- Introduction
- 1. Business Problem
- 2. Business Assumptions
- 2. The Dataset
- 3. Feature Engineering and Variables Filtering
- 4. EDA Summary and Insights
- 5. Data Preparation and Feature Selection
- 6. Machine Learning Modelling and Fine Tuning
- 7. Business Performance and Results
- 8. Next Steps
- 9. Lessons Learned
- 10. Conclusion
- References
Project Development Method
This project is based on the CRISP-DS (Cross-Industry Standard Process - Data Science, a.k.a. CRISP-DM) project management method, with the following steps:
- Business Understanding
- Data Collection
- Data Cleaning
- Exploratory Data Analysis (EDA)
- Data Preparation
- Machine Learning Modelling and fine-tuning
- Model and Business performance evaluation / Results
- Model Deploy
This given case is one of a company specialized in fraud detection for financial transactions. The company's business model is based on performance monetization.
The company aims to expand its business, by following the given rules:
- The company receives 25% of each transaction value truly detected as fraud.
- The company receives 5% of each transaction value detected as fraud, however the transaction is legitimate.
- The company gives back 100% of the value for the customer in each transaction detected as legitimate, however the transaction is actually a fraud.
Goal of the project
- Create a model with high accuracy and precision when classifying transaction between fraud and non-fraud.
Deliverables
- A model that classifies the transactions as "Fraud" or "Legitimate".
- Deployed model with API access.
- A Readme about how to use the tool.
- Model performance and results report with respect to profit and loss.
Step 01. Data Description and Partition:
The dataset file has 470 MB, and when loaded in pandas it has a memory usage of 534 MB. Available RAM memory is crucial to run the code properly.
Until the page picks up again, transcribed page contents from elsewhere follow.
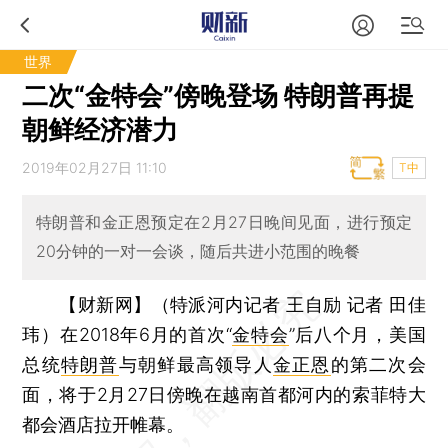
世界
二次“金特会”傍晚登场 特朗普再提
朝鲜经济潜力
2019年02月27日 11:10
T中
特朗普和金正恩预定在2月27日晚间见面，进行预定
20分钟的一对一会谈，随后共进小范围的晚餐
【财新网】（特派河内记者 王自励 记者 田佳
玮）
在2018年6月的首次“
金特会
”后八个月，美国
总统
特朗普
与朝鲜最高领导人
金正恩
的第二次会
面，将于2月27日傍晚在越南首都河内的索菲特大
都会酒店拉开帷幕。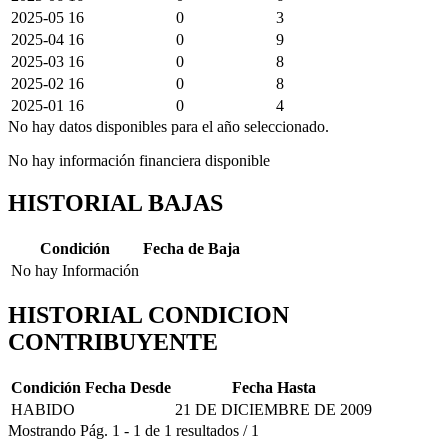
2025-05
16
0
3
2025-04
16
0
9
2025-03
16
0
8
2025-02
16
0
8
2025-01
16
0
4
No hay datos disponibles para el año seleccionado.
No hay información financiera disponible
HISTORIAL BAJAS
Condición
Fecha de Baja
No hay Información
HISTORIAL CONDICION
CONTRIBUYENTE
Condición
Fecha Desde
Fecha Hasta
HABIDO
21 DE DICIEMBRE DE 2009
Mostrando
Pág.
1
-
1
de
1
resultados
/
1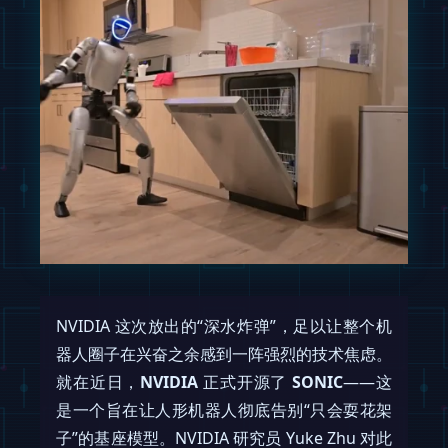
NVIDIA 这次放出的“深水炸弹”，足以让整个机
器人圈子在兴奋之余感到一阵强烈的技术焦虑。
就在近日，
NVIDIA
正式开源了
SONIC
——这
是一个旨在让人形机器人彻底告别“只会耍花架
子”的基座模型。NVIDIA 研究员 Yuke Zhu 对此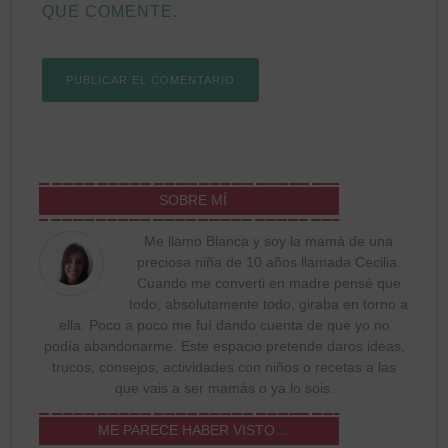
QUE COMENTE.
SOBRE MÍ
Me llamo Blanca y soy la mamá de una
preciosa niña de 10 años llamada Cecilia.
Cuando me converti en madre pensé que
todo, absolutamente todo, giraba en torno a
ella. Poco a poco me fuí dando cuenta de que yo no
podía abandonarme. Este espacio pretende daros ideas,
trucos, consejos, actividades con niños o recetas a las
que vais a ser mamás o ya lo sois.
ME PARECE HABER VISTO…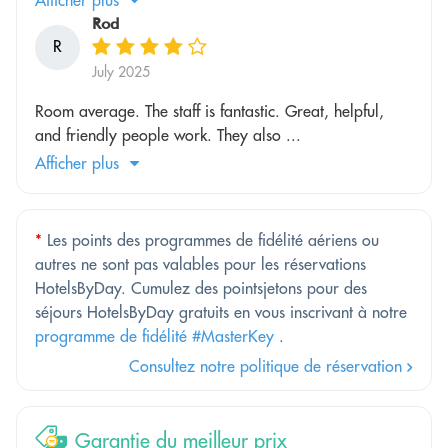
Rod
R
July 2025
Room average. The staff is fantastic. Great, helpful,
and friendly people work. They also ...
Afficher plus
*
Les points des programmes de fidélité aériens ou
autres ne sont pas valables pour les réservations
HotelsByDay. Cumulez des pointsjetons pour des
séjours HotelsByDay gratuits en vous inscrivant à notre
programme de fidélité #MasterKey
.
Consultez notre politique de réservation
Garantie du meilleur prix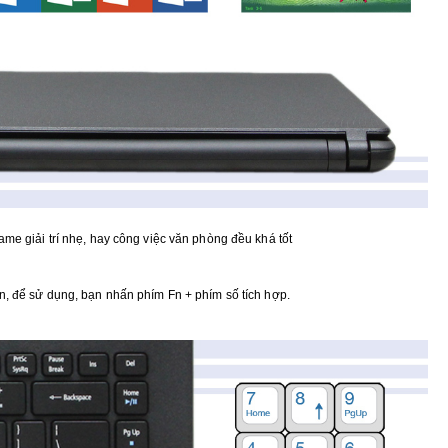
me giải trí nhẹ, hay công việc văn phòng đều khá tốt
n, để sử dụng, bạn nhấn phím Fn + phím số tích hợp.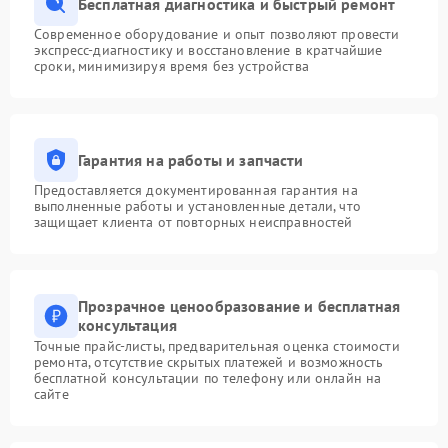
Бесплатная диагностика и быстрый ремонт
Современное оборудование и опыт позволяют провести
экспресс-диагностику и восстановление в кратчайшие
сроки, минимизируя время без устройства
Гарантия на работы и запчасти
Предоставляется документированная гарантия на
выполненные работы и установленные детали, что
защищает клиента от повторных неисправностей
Прозрачное ценообразование и бесплатная
консультация
Точные прайс-листы, предварительная оценка стоимости
ремонта, отсутствие скрытых платежей и возможность
бесплатной консультации по телефону или онлайн на
сайте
In order not to compromise it, the dataset was saved several times, as the preprocessing was completed, to allow a viable timeline for code execution. Hence, before executing the code it is important to check the available space in HD / memory and how much it will take. The strategy to save the preprocessed dataset and execute the code in steps worked properly in the computer used to develop this project (SSD 240GB, RAM memory 8GB), but it may change depending on the hardware used.
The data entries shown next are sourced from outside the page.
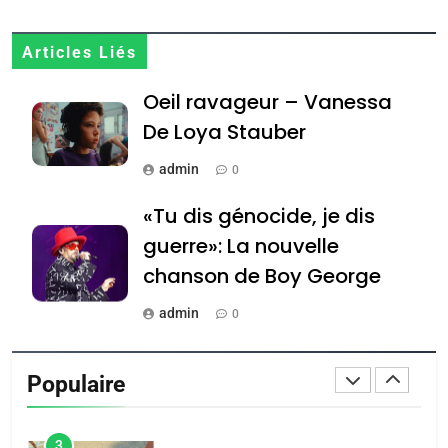
JUDAISME
8
Articles Liés
Maroc : Les amandes de
Oeil ravageur – Vanessa
Tafraout, le miel de Tadla
Azilal consacrés produits
De Loya Stauber
DAFINA
MAROC
du terroir
admin
0
1
Oeil ravageur – Vanessa
«Tu dis génocide, je dis
De Loya Stauber
guerre»: La nouvelle
CINEMA
ISRAÉL
chanson de Boy George
2
admin
0
«Tu dis génocide, je dis
Tout sur la Nostalgie
guerre»: La nouvelle
Populaire
chanson de Boy George
admin
ISRAÉL
JUDAISME
0
3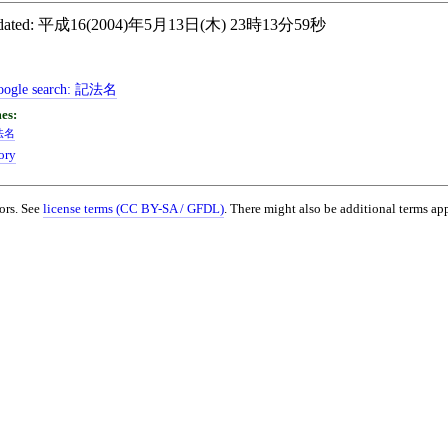
ated:
平成16(2004)年5月13日(木) 23時13分59秒
ogle search:
記法名
法名
ory
ors. See
license terms (CC BY-SA / GFDL)
. There might also be additional terms app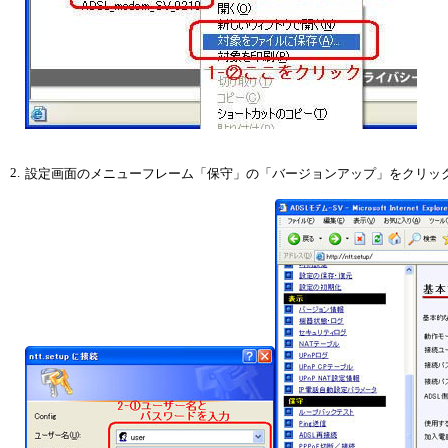
2.
設定画面のメニューフレーム「保守」の「バージョンアップ」をクリッ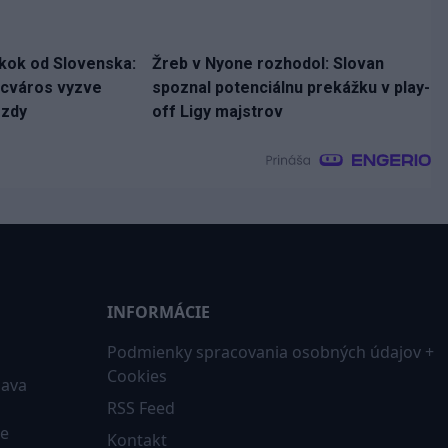
skok od Slovenska:
Žreb v Nyone rozhodol: Slovan
ncváros vyzve
spoznal potenciálnu prekážku v play-
ezdy
off Ligy majstrov
INFORMÁCIE
Podmienky spracovania osobných údajov +
Cookies
iava
RSS Feed
ne
Kontakt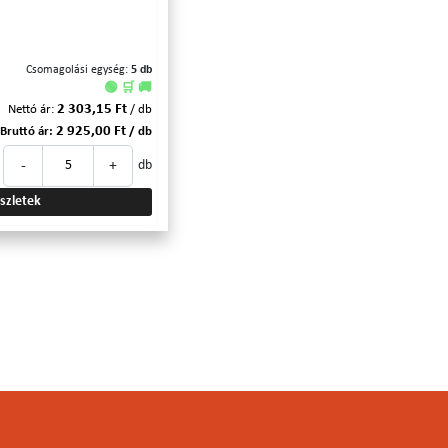
Csomagolási egység:
5 db
🟢 🛒 🚚
2 303,15 Ft
Nettó ár:
/ db
2 925,00 Ft
Bruttó ár:
/ db
-
+
db
szletek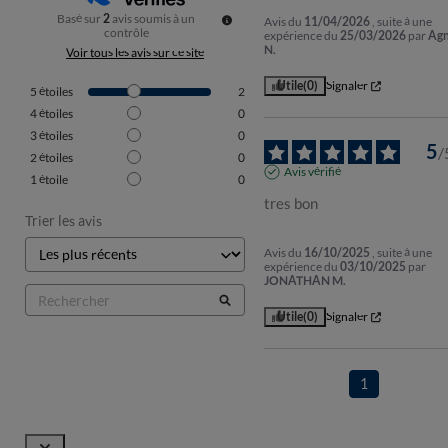
Basé sur
2
avis soumis à un
Avis du
11/04/2026
, suite à une
contrôle
expérience du
25/03/2026
par
Ag
N.
Voir tous les avis sur ce site
Utile
(0)
Signaler
5
étoiles
2
4
étoiles
0
3
étoiles
0
5
/
2
étoiles
0
Avis vérifié
1
étoile
0
tres bon
Trier les avis
Avis du
16/10/2025
, suite à une
expérience du
03/10/2025
par
JONATHAN M.
Utile
(0)
Signaler
1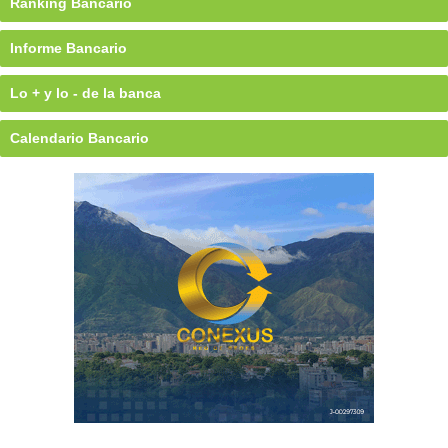
Ránking Bancario
Informe Bancario
Lo + y lo - de la banca
Calendario Bancario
As described in the lessons learned section, the way the dataset is handled is crucial for the model training and hence for the project success. In this case, some attemps were made until reaching the expected performance to meet the project goal.
The dataset was split into train and test set with 70/30 ratio.
1.1. PySpark
A superficial descriptive analysis is performed to check the distribution of each feature and the proportions of categorical features throughout the data.
1.1. StratifiedKFold
By dividing the data in two 1/10 part of the total dataset, there is the creation of viable parts of data that remain representative of the fenomenon, given that the stratified k-fold takes samples with balanced categorical features, keeping the data set as close as possible to the original data.
1.2. Descriptive Statistics There are 3 data types in the dataset: float64(5), int64(3) and object(3).
Summary Statistics:
Histogram:
Cumulative distribution plots:
Step 02. Feature Engineering:
-
As previously checked in the data description, some amount transactions are higher than the origin balance before the transaction. Also, there are amount instances equal to zero. Theoretically, the difference between the origin balance before and after the transaction should be equal to the transaction amount. Therefore, a new feature will be created to check this.
-
The same is true for the destination balance: theoretically, the difference between the destination balance after and before the transaction should be equal to the transaction amount. Therefore, a new feature will be created to check this.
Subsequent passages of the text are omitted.